Atkins reckons that the chatter will continue. Abbott can’t afford to make a mistake from here and must turn the polls around.
There are two problems with this. Firstly, opinion amongst the backbench is so sour that whatever he does will be seen as a mistake by some. For example, when Gillard announced the election date in early 2103, I thought it wasn’t a bad idea. To her backbench critics it was self-evidently the stupidest thing ever.
Secondly, the backbench revolt is no longer anonymous. Dennis Jensen and Warren Entsch have demanded a ballot on the Liberal leadership and say the PM’s position is ‘terminal’. Mal Brough says the leadership issue “needs to be resolved”.
The ABC was told that cabinet ministers have urged Abbott to resign.

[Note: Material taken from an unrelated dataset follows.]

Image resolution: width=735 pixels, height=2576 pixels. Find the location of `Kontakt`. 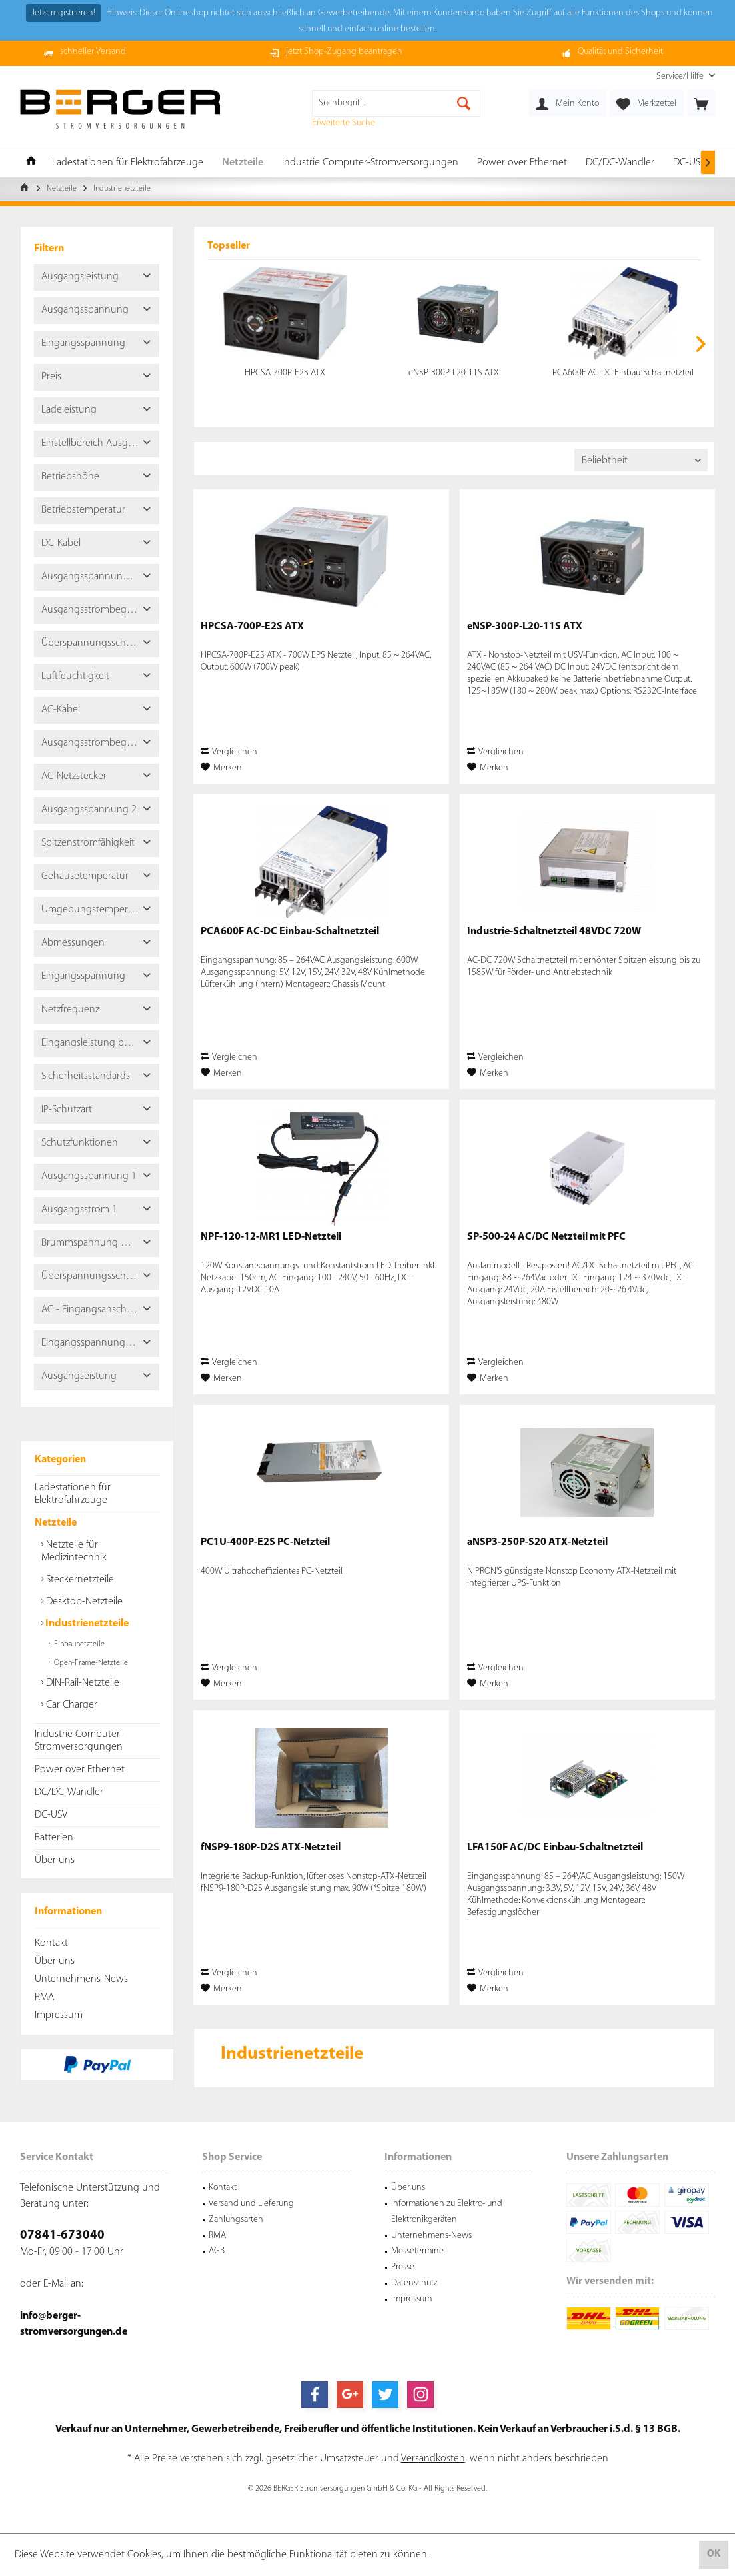 Kontakt is located at coordinates (51, 1943). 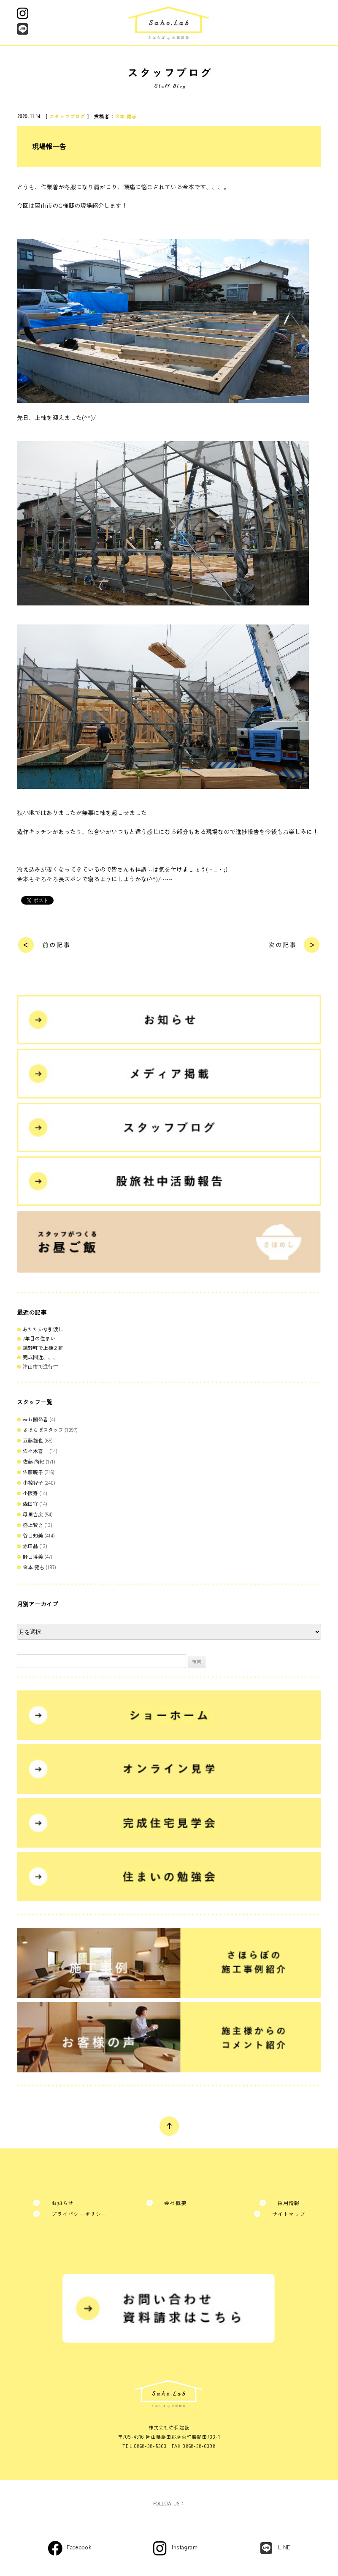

Under these circumstances Abbott can’t get enough clear air to say anything that will not be seen through the leadership filter. Lenore Taylor wrote of his Press Club speech:
Tony Abbott’s press club speech had little to do with charting a path forward and everything to do with circling the wagons around his prime ministership.
But a path forward – a way out of its political mess – is the only thing that can save the prime minister and his government. Circling the wagons might hold his critics off for a while, but it doesn’t address the cause of their concern.

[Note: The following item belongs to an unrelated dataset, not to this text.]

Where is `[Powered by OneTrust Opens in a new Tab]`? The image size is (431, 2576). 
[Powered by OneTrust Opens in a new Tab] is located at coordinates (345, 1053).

The speech was reported as much or more for its political intent – telling the backbench he was going nowhere – as for its policy content.
“the point of the speech was to tell agitating backbenchers that he would stare them down and that they were doing the country a disservice by the very act of leadership agitation.”

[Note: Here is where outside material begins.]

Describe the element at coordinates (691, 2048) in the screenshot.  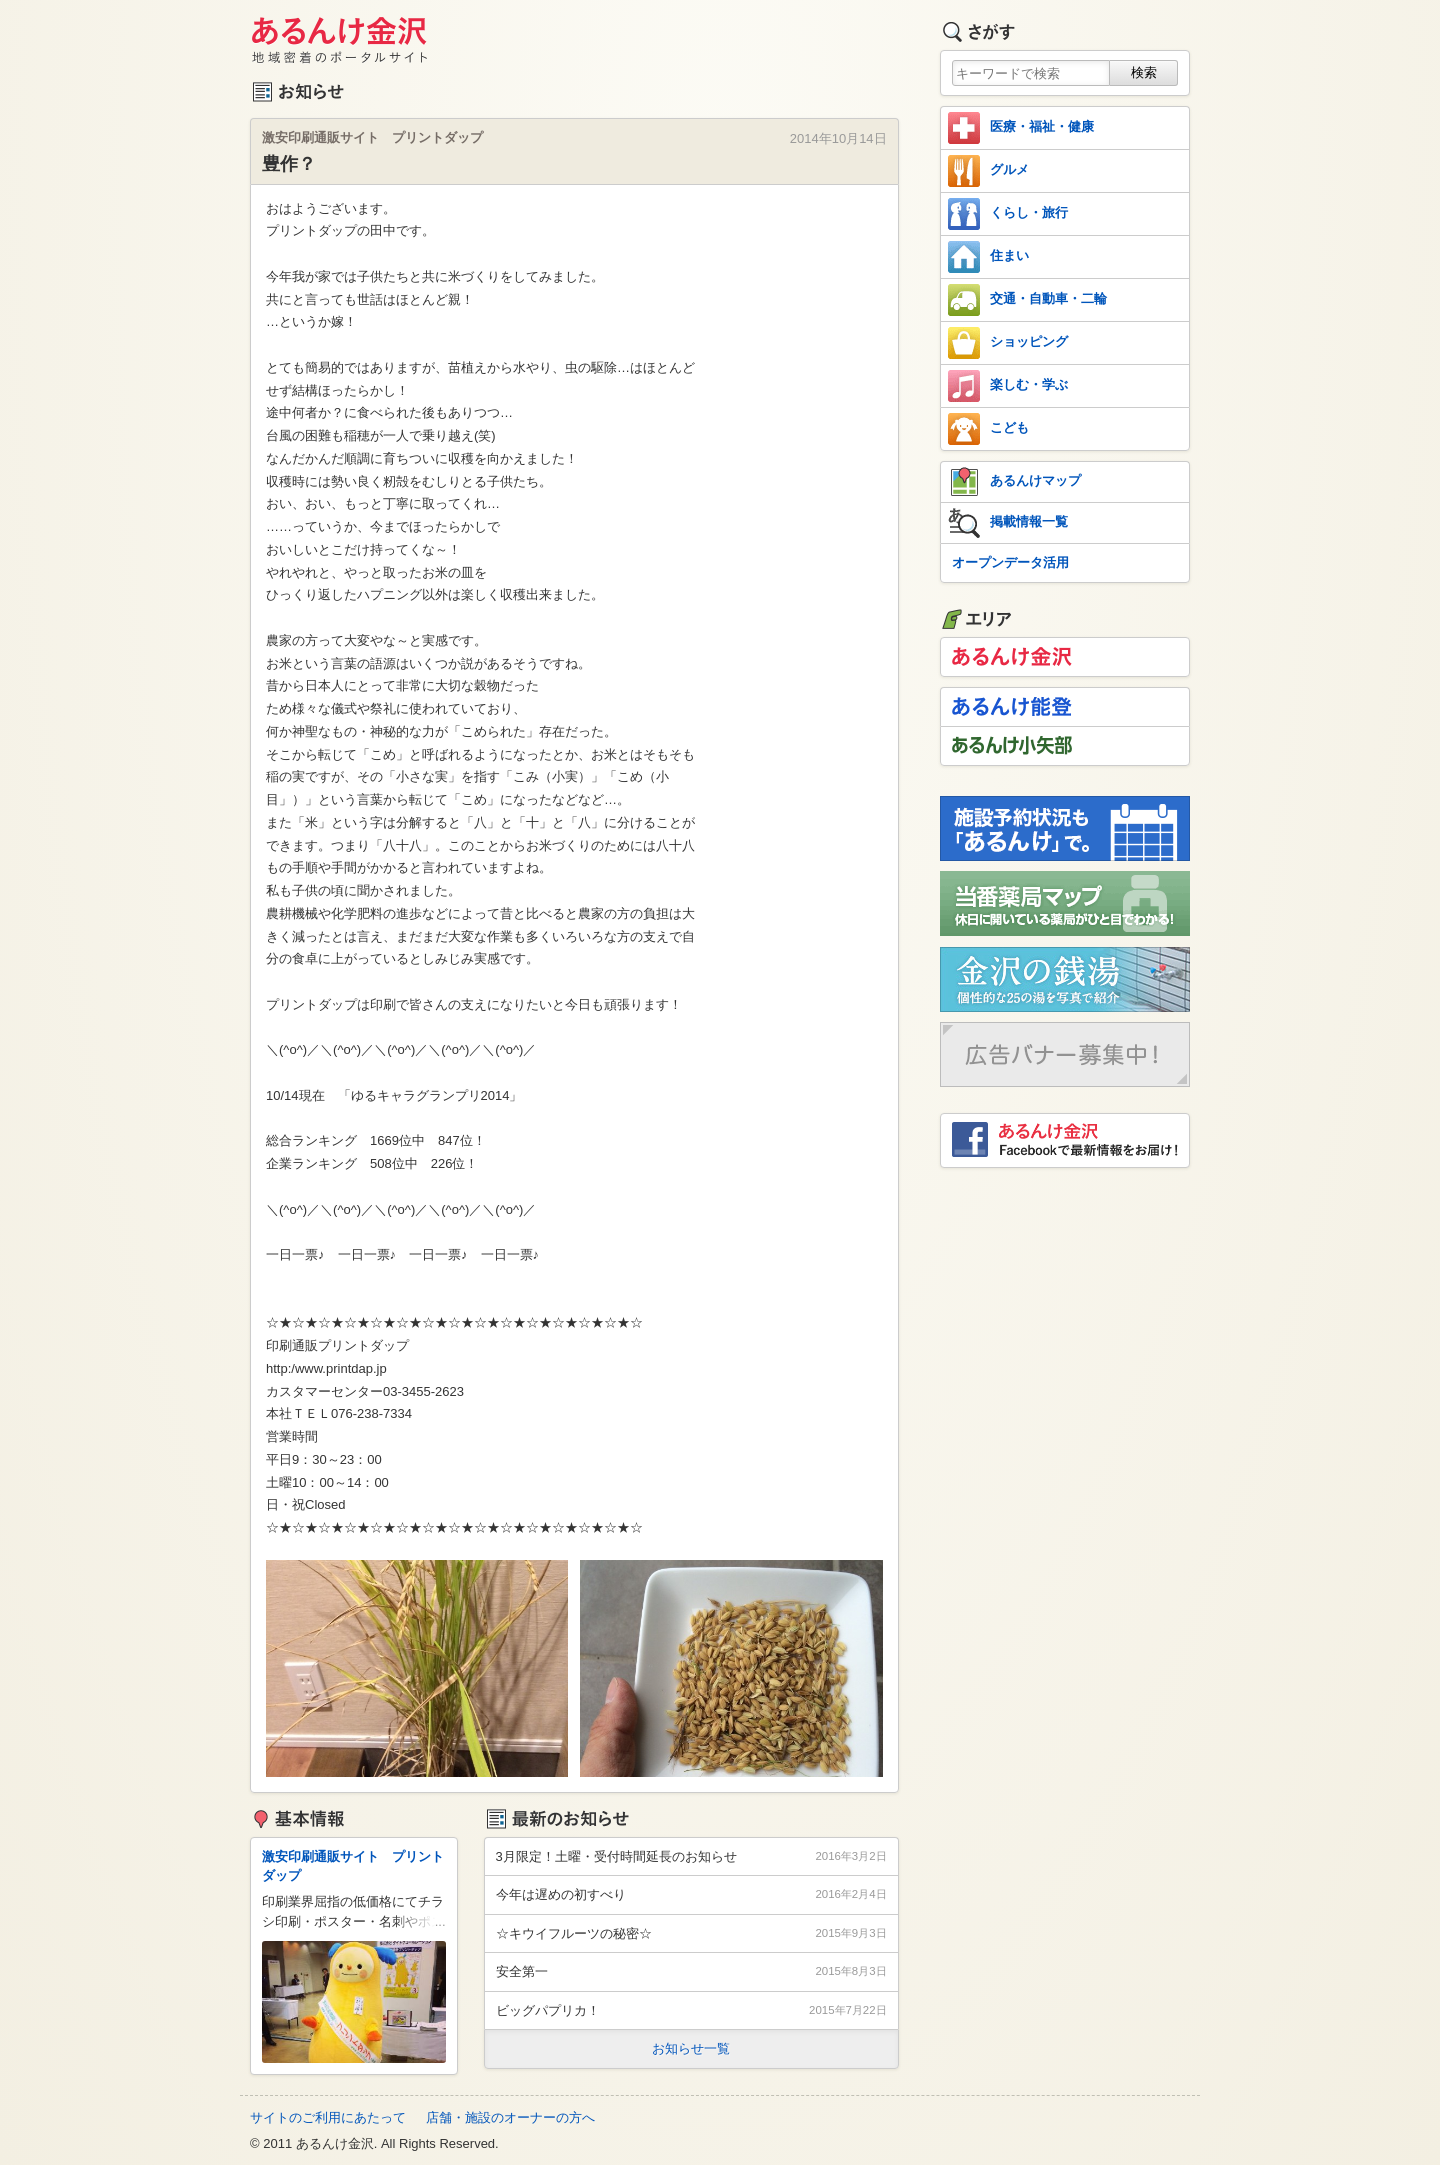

Ben Eltham laments the media role in this. The larger problem, he says, is that Abbott is wedged between the hard right agenda, favoured by backbenchers that put him there, and the fairer more humane deal that the electorate wants.
What could he do? Abandon university deregulation. Give up on the GP co-payments. Restore some of the family payments Joe Hockey cut in 2014. Fashion a 2015 budget for the middle class, not big business.
On these substantial issues, Abbott stayed the course. Perhaps he has to: ideologically wedded to a hard right agenda, the Prime Minister relies on right-wing backbenchers to stay on as leader. Such policy changes would never be acceptable to the bulk of the party room. Nor would the conservative pundits and commentators who wield so much influence on this government be pleased with such concessions.
And this is the real problem faced by whoever runs the Liberal Party in 2015. Conservative ideology has drifted well to the right of the general electorate. For a long time, the timidity of the ALP disguised just how toxic the neoliberal brand of conservative politics has become. But, in office, the nastiness of the Coalition’s attacks on the welfare state has become impossible to conceal.
As the ALP gropes towards a rediscovered belief in fairness and slowly rebuilds its grass-roots campaign base, the Coalition’s dominant political ideology looks increasingly out of touch. There is no sign that Julie Bishop understands this, or, if she does, can do anything about it.
As occasional commenter wpd indicated recently, it is the whole Institute of Public Affairs agenda that needs to be defeated.
Meanwhile the latest Essential poll has a lot of colour and movement about personalities, but the bottom line is that it has Labor ahead 54-46. That is what is scaring the backbench, and may it continue to do so!